| Records shown |
--
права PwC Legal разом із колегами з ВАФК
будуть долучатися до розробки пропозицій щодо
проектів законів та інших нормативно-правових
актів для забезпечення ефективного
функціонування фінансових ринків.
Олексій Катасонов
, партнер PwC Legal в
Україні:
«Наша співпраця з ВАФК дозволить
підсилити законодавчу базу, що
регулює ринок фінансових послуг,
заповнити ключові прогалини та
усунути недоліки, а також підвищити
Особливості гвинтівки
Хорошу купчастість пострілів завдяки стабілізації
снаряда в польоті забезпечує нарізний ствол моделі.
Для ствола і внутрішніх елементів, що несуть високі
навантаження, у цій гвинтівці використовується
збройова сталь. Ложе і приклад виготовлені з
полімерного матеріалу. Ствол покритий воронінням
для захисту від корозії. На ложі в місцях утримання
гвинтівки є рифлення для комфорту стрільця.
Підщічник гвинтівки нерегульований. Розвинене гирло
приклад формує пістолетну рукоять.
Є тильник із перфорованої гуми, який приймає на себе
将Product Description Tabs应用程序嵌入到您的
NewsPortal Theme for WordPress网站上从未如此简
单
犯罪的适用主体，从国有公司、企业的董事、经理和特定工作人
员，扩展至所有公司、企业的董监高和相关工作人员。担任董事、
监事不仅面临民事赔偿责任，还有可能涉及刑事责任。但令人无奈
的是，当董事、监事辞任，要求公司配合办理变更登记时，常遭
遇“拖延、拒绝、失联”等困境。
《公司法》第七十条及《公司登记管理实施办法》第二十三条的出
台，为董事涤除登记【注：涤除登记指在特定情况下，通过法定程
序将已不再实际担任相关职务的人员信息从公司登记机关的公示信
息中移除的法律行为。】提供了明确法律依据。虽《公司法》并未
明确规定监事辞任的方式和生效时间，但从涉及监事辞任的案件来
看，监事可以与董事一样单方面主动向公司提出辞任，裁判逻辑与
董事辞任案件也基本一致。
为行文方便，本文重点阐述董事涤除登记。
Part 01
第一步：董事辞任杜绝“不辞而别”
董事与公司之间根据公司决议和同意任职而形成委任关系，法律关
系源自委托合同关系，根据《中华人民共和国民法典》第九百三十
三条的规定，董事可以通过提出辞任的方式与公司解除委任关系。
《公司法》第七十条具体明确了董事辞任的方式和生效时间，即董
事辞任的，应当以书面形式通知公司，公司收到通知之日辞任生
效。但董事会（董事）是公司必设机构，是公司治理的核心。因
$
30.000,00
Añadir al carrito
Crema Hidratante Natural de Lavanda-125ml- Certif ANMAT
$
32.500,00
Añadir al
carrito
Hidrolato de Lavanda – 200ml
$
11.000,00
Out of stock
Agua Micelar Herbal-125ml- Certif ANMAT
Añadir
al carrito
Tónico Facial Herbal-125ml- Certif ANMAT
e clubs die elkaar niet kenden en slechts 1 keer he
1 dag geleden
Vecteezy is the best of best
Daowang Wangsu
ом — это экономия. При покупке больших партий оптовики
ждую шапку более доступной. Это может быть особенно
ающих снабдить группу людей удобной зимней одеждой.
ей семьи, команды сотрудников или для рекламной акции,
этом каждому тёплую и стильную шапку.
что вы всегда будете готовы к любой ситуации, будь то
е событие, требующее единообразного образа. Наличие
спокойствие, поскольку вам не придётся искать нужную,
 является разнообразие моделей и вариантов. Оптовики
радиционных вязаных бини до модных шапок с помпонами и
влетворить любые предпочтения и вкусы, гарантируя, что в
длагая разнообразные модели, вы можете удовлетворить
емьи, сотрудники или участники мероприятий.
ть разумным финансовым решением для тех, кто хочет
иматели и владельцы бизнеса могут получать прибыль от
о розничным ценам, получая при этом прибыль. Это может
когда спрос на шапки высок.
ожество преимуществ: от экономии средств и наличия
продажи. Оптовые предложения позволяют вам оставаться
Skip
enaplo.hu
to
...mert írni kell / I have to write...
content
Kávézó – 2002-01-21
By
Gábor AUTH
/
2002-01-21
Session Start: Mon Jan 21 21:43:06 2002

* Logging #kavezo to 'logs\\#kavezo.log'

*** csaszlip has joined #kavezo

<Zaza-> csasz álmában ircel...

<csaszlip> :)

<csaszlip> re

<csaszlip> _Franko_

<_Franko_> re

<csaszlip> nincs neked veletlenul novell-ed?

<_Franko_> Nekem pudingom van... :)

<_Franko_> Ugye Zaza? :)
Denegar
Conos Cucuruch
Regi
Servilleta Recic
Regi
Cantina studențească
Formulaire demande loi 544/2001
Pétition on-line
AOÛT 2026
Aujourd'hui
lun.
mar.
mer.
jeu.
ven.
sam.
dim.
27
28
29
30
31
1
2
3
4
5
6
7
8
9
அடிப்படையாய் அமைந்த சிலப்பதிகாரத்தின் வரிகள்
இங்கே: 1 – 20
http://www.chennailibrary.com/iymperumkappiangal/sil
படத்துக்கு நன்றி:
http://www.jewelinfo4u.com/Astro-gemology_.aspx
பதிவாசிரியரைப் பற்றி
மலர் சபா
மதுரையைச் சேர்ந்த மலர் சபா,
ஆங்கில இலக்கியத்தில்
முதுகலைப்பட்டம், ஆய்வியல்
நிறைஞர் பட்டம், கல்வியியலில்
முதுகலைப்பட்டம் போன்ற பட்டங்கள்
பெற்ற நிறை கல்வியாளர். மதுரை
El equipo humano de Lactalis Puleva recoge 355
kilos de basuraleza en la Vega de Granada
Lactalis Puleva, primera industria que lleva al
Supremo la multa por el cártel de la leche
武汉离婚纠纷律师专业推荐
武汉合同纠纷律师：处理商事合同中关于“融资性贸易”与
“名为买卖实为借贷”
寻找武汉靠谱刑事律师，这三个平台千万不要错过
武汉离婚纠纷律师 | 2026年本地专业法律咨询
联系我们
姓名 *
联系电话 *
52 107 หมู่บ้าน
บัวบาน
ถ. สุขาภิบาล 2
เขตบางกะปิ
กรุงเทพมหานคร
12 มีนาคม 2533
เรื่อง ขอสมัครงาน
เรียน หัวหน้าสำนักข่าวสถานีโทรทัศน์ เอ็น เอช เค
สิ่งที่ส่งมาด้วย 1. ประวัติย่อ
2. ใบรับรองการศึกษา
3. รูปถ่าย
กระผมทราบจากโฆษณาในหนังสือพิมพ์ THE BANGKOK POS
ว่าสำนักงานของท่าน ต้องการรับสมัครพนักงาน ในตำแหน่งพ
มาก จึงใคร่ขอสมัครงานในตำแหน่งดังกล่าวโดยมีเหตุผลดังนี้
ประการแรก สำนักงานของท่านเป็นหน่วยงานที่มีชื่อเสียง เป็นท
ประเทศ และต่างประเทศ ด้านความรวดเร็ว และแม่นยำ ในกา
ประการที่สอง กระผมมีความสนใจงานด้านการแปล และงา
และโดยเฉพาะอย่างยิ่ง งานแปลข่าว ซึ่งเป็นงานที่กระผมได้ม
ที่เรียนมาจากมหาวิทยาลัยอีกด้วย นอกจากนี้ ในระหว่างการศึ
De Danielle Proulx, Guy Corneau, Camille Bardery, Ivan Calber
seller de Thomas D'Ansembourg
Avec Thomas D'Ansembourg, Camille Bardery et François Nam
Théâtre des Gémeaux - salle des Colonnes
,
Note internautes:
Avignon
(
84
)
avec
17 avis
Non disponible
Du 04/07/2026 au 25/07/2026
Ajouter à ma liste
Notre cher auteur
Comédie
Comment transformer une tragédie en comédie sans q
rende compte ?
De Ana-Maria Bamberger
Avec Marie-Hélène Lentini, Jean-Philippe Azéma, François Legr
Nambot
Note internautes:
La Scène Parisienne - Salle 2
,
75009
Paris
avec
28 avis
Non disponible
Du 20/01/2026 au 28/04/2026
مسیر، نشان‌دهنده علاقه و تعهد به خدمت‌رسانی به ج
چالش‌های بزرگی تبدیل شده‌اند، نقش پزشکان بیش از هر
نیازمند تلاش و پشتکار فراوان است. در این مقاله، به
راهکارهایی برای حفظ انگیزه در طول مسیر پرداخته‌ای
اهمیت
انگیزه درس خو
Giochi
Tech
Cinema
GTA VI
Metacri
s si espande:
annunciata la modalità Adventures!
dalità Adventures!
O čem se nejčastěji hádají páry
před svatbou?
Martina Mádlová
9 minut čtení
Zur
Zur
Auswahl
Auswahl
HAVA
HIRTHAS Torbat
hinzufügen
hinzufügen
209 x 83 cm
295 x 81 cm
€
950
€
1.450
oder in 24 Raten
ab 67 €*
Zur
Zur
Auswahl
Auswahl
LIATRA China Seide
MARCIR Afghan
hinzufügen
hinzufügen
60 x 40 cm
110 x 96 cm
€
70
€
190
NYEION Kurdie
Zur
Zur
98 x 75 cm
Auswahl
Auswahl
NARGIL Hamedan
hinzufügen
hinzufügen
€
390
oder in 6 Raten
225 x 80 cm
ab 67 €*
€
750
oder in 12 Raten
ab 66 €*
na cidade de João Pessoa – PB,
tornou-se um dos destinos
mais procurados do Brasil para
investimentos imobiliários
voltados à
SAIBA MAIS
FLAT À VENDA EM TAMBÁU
--
| Task brief |
Lines with "этом" in the records above: copy every one of them.

| Response to the task |
этом каждому тёплую и стильную шапку.
о розничным ценам, получая при этом прибыль. Это может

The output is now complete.